Saved entries

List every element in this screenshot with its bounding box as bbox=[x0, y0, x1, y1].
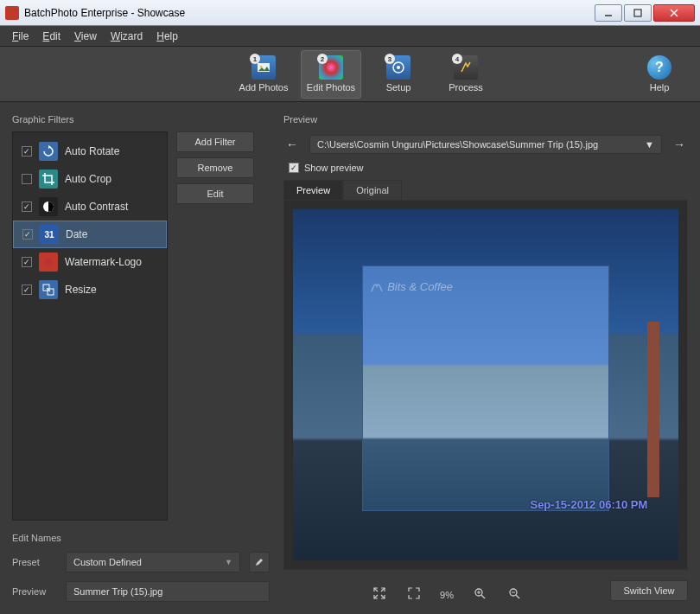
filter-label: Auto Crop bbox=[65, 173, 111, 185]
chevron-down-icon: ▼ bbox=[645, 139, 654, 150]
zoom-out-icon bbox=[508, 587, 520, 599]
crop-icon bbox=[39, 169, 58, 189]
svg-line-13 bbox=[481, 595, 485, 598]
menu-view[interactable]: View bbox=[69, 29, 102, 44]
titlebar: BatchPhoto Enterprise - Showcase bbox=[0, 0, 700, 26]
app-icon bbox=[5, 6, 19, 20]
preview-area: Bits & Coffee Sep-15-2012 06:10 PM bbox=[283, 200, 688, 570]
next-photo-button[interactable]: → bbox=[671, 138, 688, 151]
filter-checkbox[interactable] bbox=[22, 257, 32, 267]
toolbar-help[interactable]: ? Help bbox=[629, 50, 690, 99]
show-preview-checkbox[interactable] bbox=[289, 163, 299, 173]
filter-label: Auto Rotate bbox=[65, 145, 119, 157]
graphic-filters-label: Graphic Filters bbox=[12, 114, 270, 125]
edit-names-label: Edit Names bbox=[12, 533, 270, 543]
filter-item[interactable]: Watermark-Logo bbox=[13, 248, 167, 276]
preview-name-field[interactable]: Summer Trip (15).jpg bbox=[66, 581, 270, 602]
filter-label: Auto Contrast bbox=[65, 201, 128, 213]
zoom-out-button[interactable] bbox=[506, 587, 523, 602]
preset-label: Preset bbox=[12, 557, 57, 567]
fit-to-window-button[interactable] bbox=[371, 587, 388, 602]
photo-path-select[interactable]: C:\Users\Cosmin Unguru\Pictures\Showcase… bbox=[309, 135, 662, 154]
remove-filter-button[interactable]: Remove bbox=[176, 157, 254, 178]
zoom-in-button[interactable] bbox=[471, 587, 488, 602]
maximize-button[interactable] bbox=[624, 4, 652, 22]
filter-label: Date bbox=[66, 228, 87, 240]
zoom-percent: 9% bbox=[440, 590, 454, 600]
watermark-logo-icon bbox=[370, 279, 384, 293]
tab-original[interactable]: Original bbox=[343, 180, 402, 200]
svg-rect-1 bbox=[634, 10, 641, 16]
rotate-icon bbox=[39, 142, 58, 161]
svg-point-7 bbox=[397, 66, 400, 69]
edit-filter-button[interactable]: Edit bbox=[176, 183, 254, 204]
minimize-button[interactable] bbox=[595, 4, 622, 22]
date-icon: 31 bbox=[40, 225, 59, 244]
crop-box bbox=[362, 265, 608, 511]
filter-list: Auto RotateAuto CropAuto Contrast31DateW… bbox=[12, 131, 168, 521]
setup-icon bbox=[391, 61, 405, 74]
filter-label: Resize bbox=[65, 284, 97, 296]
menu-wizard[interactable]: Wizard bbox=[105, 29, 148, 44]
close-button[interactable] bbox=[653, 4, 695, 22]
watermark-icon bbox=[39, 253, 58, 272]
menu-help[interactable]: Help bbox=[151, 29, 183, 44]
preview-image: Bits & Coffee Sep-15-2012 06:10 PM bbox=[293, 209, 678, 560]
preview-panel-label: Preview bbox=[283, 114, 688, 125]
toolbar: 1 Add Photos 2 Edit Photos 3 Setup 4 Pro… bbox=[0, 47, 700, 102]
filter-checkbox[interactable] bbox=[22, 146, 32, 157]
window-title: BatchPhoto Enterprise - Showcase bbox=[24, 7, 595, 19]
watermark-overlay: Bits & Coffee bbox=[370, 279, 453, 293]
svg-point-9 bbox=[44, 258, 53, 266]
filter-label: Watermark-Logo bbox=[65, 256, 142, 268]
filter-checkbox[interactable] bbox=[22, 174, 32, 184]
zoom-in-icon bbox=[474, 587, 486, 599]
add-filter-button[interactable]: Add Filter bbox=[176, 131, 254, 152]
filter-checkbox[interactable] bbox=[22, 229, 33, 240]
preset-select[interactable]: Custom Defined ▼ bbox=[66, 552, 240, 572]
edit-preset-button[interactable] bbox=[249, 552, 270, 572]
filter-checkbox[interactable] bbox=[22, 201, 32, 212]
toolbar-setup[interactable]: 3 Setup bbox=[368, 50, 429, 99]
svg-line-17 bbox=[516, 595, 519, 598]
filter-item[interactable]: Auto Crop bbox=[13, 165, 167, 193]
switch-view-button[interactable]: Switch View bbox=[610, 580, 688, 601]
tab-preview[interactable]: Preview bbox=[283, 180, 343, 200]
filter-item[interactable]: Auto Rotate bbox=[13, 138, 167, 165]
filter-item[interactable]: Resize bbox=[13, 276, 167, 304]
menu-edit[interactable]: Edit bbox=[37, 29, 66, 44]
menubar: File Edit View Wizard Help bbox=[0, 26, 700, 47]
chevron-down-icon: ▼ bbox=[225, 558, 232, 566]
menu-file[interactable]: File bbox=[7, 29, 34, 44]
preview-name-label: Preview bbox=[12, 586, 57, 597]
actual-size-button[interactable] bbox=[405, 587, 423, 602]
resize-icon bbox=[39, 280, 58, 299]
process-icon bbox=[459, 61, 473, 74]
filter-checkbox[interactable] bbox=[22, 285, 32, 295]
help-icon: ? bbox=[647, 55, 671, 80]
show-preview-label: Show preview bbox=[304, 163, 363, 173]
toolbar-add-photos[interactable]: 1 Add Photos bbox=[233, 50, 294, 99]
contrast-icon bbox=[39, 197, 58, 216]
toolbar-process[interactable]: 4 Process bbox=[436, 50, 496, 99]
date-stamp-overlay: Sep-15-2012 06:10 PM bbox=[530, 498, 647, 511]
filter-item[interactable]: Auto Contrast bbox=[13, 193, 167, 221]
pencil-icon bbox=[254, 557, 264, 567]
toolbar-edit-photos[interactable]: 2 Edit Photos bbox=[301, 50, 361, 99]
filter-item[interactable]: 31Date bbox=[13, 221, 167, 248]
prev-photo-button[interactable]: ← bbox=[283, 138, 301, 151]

--

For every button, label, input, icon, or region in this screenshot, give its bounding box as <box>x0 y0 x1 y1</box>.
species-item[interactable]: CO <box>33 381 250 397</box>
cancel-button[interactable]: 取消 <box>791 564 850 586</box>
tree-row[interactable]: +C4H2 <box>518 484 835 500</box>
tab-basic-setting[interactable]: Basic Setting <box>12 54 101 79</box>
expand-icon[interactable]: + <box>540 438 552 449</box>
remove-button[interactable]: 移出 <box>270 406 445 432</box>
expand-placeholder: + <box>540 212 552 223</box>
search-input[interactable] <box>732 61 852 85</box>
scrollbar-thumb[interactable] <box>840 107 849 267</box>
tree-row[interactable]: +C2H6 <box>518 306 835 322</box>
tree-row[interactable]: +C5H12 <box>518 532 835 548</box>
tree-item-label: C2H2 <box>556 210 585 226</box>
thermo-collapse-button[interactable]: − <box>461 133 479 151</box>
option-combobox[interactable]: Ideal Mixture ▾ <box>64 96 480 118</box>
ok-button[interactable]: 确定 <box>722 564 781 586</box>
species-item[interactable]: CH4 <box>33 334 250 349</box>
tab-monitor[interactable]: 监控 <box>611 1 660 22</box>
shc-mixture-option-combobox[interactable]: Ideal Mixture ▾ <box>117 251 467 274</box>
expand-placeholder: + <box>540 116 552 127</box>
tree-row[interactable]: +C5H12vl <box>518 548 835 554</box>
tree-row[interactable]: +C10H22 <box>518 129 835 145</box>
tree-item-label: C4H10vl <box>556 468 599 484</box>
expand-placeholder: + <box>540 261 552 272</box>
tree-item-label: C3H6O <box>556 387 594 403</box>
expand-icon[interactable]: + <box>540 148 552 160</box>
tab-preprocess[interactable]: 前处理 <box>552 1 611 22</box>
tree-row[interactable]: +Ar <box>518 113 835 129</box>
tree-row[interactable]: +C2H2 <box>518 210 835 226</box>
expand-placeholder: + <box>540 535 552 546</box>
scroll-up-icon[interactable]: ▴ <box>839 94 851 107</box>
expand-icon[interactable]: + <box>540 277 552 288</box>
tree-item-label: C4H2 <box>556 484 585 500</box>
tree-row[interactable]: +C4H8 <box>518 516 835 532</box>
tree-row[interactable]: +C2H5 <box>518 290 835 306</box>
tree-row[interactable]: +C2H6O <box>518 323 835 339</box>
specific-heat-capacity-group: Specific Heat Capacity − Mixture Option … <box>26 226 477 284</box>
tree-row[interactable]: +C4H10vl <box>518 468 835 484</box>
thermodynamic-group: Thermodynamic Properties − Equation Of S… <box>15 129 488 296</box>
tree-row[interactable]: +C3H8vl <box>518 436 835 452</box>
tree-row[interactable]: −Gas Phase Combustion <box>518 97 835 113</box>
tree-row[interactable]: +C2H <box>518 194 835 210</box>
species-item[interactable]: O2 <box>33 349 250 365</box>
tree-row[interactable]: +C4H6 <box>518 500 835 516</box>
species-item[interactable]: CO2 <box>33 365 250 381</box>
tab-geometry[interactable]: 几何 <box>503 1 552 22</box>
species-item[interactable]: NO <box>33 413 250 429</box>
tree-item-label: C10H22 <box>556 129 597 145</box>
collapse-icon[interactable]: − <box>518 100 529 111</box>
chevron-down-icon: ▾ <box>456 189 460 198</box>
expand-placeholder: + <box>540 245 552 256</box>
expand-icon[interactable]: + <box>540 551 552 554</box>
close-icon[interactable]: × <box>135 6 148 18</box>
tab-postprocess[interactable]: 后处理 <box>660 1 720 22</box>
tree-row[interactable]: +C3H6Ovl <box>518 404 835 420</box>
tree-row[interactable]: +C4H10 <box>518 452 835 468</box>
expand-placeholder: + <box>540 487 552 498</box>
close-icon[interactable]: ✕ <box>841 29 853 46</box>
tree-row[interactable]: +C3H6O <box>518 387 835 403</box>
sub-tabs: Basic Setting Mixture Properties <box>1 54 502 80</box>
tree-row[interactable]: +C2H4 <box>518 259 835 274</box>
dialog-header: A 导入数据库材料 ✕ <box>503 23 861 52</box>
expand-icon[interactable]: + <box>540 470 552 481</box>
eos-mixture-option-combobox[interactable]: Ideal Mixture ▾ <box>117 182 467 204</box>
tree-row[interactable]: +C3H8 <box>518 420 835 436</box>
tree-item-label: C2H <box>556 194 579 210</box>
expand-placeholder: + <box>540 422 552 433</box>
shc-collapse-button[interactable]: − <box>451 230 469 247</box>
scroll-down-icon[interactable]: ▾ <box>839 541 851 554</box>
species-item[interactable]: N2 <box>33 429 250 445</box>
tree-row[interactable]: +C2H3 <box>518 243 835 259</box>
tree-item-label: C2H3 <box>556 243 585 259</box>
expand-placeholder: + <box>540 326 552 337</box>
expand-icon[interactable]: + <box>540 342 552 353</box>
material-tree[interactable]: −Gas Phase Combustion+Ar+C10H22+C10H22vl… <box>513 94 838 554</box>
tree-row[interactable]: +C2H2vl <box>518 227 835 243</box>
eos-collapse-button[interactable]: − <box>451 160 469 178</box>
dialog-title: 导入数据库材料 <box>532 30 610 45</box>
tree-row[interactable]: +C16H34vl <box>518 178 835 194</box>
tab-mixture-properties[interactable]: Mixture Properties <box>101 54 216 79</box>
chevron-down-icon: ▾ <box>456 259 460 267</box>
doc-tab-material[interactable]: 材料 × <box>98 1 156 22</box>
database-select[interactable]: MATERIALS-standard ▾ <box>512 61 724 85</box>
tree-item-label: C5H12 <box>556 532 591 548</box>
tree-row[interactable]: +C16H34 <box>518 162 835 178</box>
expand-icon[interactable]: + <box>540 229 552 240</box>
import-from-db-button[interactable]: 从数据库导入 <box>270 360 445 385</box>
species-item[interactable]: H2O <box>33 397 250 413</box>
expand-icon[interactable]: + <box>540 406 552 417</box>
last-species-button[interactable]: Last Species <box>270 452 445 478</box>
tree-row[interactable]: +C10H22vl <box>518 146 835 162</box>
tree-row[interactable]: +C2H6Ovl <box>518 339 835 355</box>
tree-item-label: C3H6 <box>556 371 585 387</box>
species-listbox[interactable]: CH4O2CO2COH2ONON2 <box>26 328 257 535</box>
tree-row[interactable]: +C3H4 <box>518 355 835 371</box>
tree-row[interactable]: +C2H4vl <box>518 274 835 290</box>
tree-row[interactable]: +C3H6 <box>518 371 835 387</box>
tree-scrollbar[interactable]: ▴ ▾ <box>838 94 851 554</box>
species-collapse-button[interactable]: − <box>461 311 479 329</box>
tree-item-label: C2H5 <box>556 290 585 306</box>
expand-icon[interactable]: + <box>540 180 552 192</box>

◆ HOW TO COMPLETE THIS TASK
Check each line above for the string "species" and copy those that have it.

◆ PROBLEM SOLUTION
species-item[interactable]: CO <box>33 381 250 397</box>
species-item[interactable]: CH4 <box>33 334 250 349</box>
species-item[interactable]: O2 <box>33 349 250 365</box>
species-item[interactable]: CO2 <box>33 365 250 381</box>
species-item[interactable]: NO <box>33 413 250 429</box>
species-item[interactable]: N2 <box>33 429 250 445</box>
species-item[interactable]: H2O <box>33 397 250 413</box>
last-species-button[interactable]: Last Species <box>270 452 445 478</box>
species-listbox[interactable]: CH4O2CO2COH2ONON2 <box>26 328 257 535</box>
species-collapse-button[interactable]: − <box>461 311 479 329</box>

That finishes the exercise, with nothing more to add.